Entertaining With Science

It’s a fair. A science fair. “Science Fair: An Opera With Experiments,” starring Hai-Ting Chinn, a mezzo soprano with perfect diction who has sung Mozart, Purcell, Glass and now Schickele. That’s her husband, Matthew Schickele, son of Peter Schickele — you know, the fellow who can actually play notes on a garden hose. 

The opera’s libretto was written by a variety of physicists, astronomers, physicians, a neurologist and a biologist. 

Sound dry? Not a bit.

“I am among those who think science has great beauty,” Chinn told the audience during a recent performance at Simon’s Rock’s Daniel Arts Center in Great Barrington, Mass., quoting Marie Curie. “A scientist in the laboratory is not merely a technician, but also a child faced with natural phenomena that dazzle like a fairytale.”
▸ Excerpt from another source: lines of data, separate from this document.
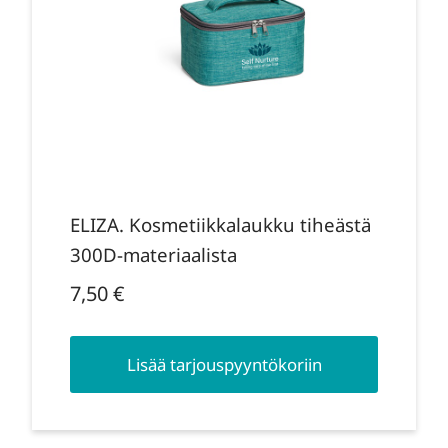
ELIZA. Kosmetiikkalaukku tiheästä
300D-materiaalista
7,50
€
Lisää tarjouspyyntökoriin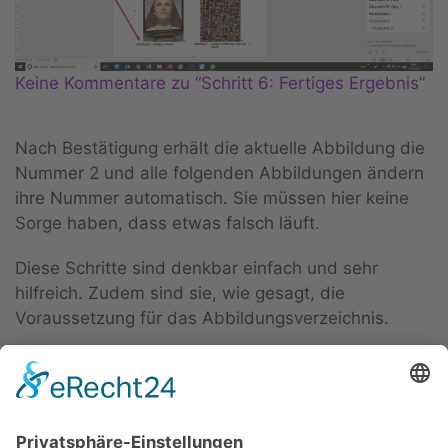
Keine Kommentare zu “Schritt 6: Fertiges Ergebnis”
Nach Bestätigung erhält die aktuelle Abbildung die
Nummer 2 und alle folgenden Abbildungen ändern
ihre Nummer automatisch. Sie müssen hier keine
Sorge haben, dass etwas falsch läuft.
Diese Schritte sind denkbar einfach und sehr
hilfreich. Zudem sind sie, wie gesagt, die
Voraussetzung für das Abbildungsverzeichnis.
Geändert am
15. Februar 2018
.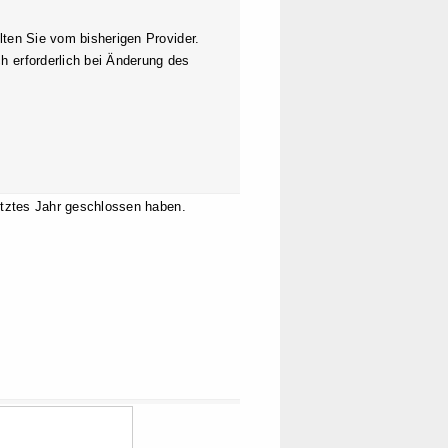
lten Sie vom bisherigen Provider.
h erforderlich bei Änderung des
letztes Jahr geschlossen haben.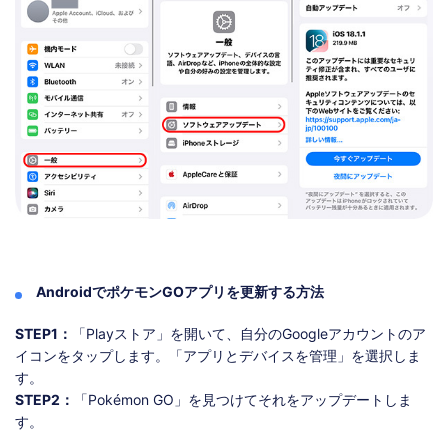
AndroidでポケモンGOアプリを更新する方法
STEP1：
「Playストア」を開いて、自分のGoogleアカウントのア
イコンをタップします。「アプリとデバイスを管理」を選択しま
す。
STEP2：
「Pokémon GO」を見つけてそれをアップデートしま
す。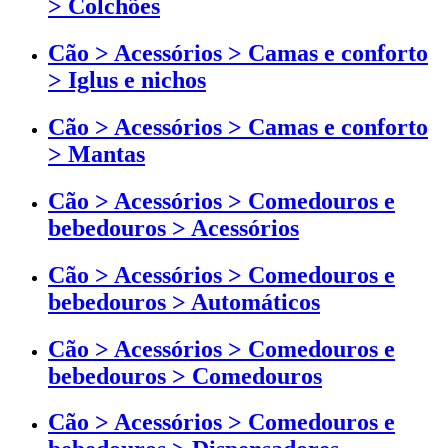
> Colchões
Cão > Acessórios > Camas e conforto
> Iglus e nichos
Cão > Acessórios > Camas e conforto
> Mantas
Cão > Acessórios > Comedouros e
bebedouros > Acessórios
Cão > Acessórios > Comedouros e
bebedouros > Automáticos
Cão > Acessórios > Comedouros e
bebedouros > Comedouros
Cão > Acessórios > Comedouros e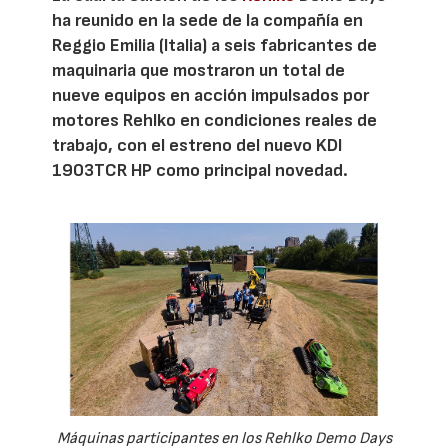
ha reunido en la sede de la compañía en
Reggio Emilia (Italia) a seis fabricantes de
maquinaria que mostraron un total de
nueve equipos en acción impulsados por
motores Rehlko en condiciones reales de
trabajo, con el estreno del nuevo KDI
1903TCR HP como principal novedad.
Máquinas participantes en los Rehlko Demo Days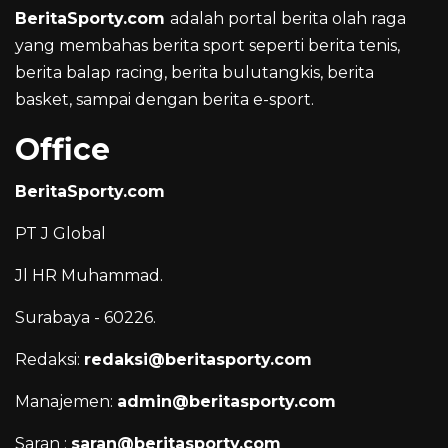
BeritaSporty.com
adalah portal berita olah raga
yang membahas berita sport seperti berita tenis,
berita balap racing, berita bulutangkis, berita
basket, sampai dengan berita e-sport.
Office
BeritaSporty.com
PT J Global
Jl HR Muhammad.
Surabaya - 60226.
Redaksi:
redaksi@beritasporty.com
Manajemen:
admin@beritasporty.com
Saran :
saran@beritasporty.com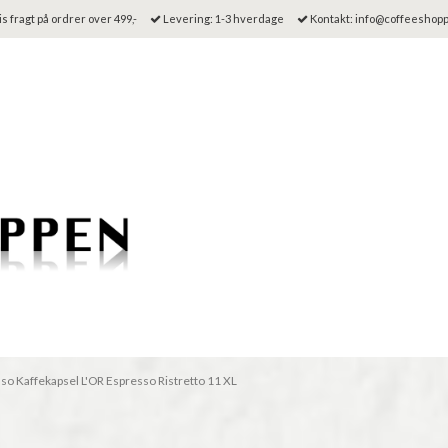
s fragt på ordrer over 499,-
Levering: 1-3 hverdage
Kontakt: info@coffeeshop
o Kaffekapsel L'OR Espresso Ristretto 11 XL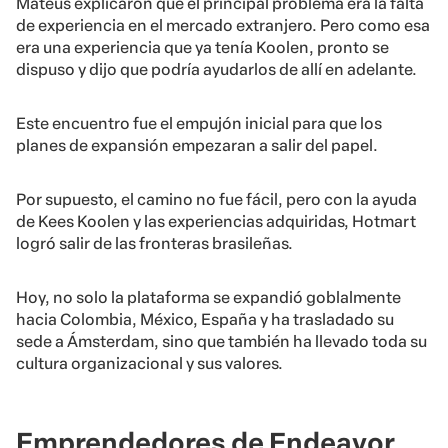
Mateus explicaron que el principal problema era la falta
de experiencia en el mercado extranjero. Pero como esa
era una experiencia que ya tenía Koolen, pronto se
dispuso y dijo que podría ayudarlos de allí en adelante.
Este encuentro fue el empujón inicial para que los
planes de expansión empezaran a salir del papel.
Por supuesto, el camino no fue fácil, pero con la ayuda
de Kees Koolen y las experiencias adquiridas, Hotmart
logró salir de las fronteras brasileñas.
Hoy, no solo la plataforma se expandió goblalmente
hacia Colombia, México, España y ha trasladado su
sede a Ámsterdam, sino que también ha llevado toda su
cultura organizacional y sus valores.
Emprendedores de Endeavor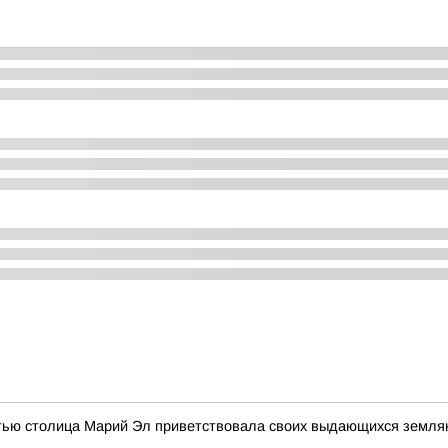
стью столица Марий Эл приветствовала своих выдающихся земля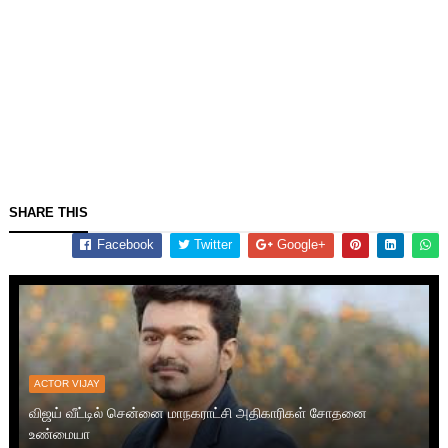
SHARE THIS
Facebook
Twitter
Google+
ACTOR VIJAY
விஜய் வீட்டில் சென்னை மாநகராட்சி அதிகாரிகள் சோதனை
உண்மையா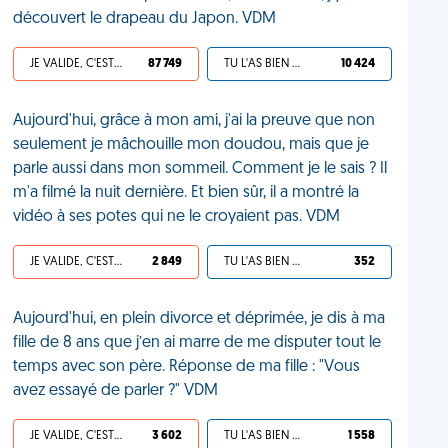
découvert le drapeau du Japon. VDM
JE VALIDE, C'EST UNE VDM
87 749
TU L'AS BIEN MÉRITÉ
10 424
Aujourd'hui, grâce à mon ami, j'ai la preuve que non
seulement je mâchouille mon doudou, mais que je
parle aussi dans mon sommeil. Comment je le sais ? Il
m'a filmé la nuit dernière. Et bien sûr, il a montré la
vidéo à ses potes qui ne le croyaient pas. VDM
JE VALIDE, C'EST UNE VDM
2 849
TU L'AS BIEN MÉRITÉ
352
Aujourd'hui, en plein divorce et déprimée, je dis à ma
fille de 8 ans que j’en ai marre de me disputer tout le
temps avec son père. Réponse de ma fille : "Vous
avez essayé de parler ?" VDM
JE VALIDE, C'EST UNE VDM
3 602
TU L'AS BIEN MÉRITÉ
1 558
Or dazzle like Chinn. She is small, witty and puckish with black straight bangs, the rest of her hair wound into two little knots on the top of her head, dressed variously as a great sweeping cloud of dusty matter that coalesces into the universe; then as a model of our solar system with a hoop skirt of rings supporting the planets about us; and, later, in a short dress, tall boots and a starchy white lab coat.

Chinn conducted a number of experiments. She turned water a luminous, phosphorescent green, and she slid her finger around the rim of a glass, changing the tones by adding and subtracting the liquid in it accompanied by an aria on the particulars of harmonic overtones. 

And she extracted the DNA of strawberries. “If you try this at home,” she told the crowd, “and you should, do not worry. Nothing’s toxic. But don’t drink the solution we are about to create. Just for your own good.”

As she set up the experiment, she delivered a brief history of deoxyribonucleic acid. She told us about Rosalind Franklin who, using X-ray crystallography, discovered the helix and rings, giving Watson and Crick a model of the molecule’s structure and the basis for their findings in 1953.

She mixed water with detergent and some salt in a sealable plastic bag. She added a few strawberries and called upon a volunteer from the audience to mash it into a foamy mix, which was poured through a strainer into a beaker. She added chilled rubbing alcohol, and in a few moments she picked viscous strands out of the beaker with tweezers.

“Voila,” she says. “Strawberry DNA.” 

My husband, Tony, and I ran the strawberry experiment. It worked. And it was a lot of fun. The recipe is at www.hai-ting.com/science-fair, along with details on the show.

Chinn is planning a nationwide tour of “Science Fair: An Opera With Experiments.” Don’t miss it. It is wildly imaginative and entertaining, and sometimes quite moving.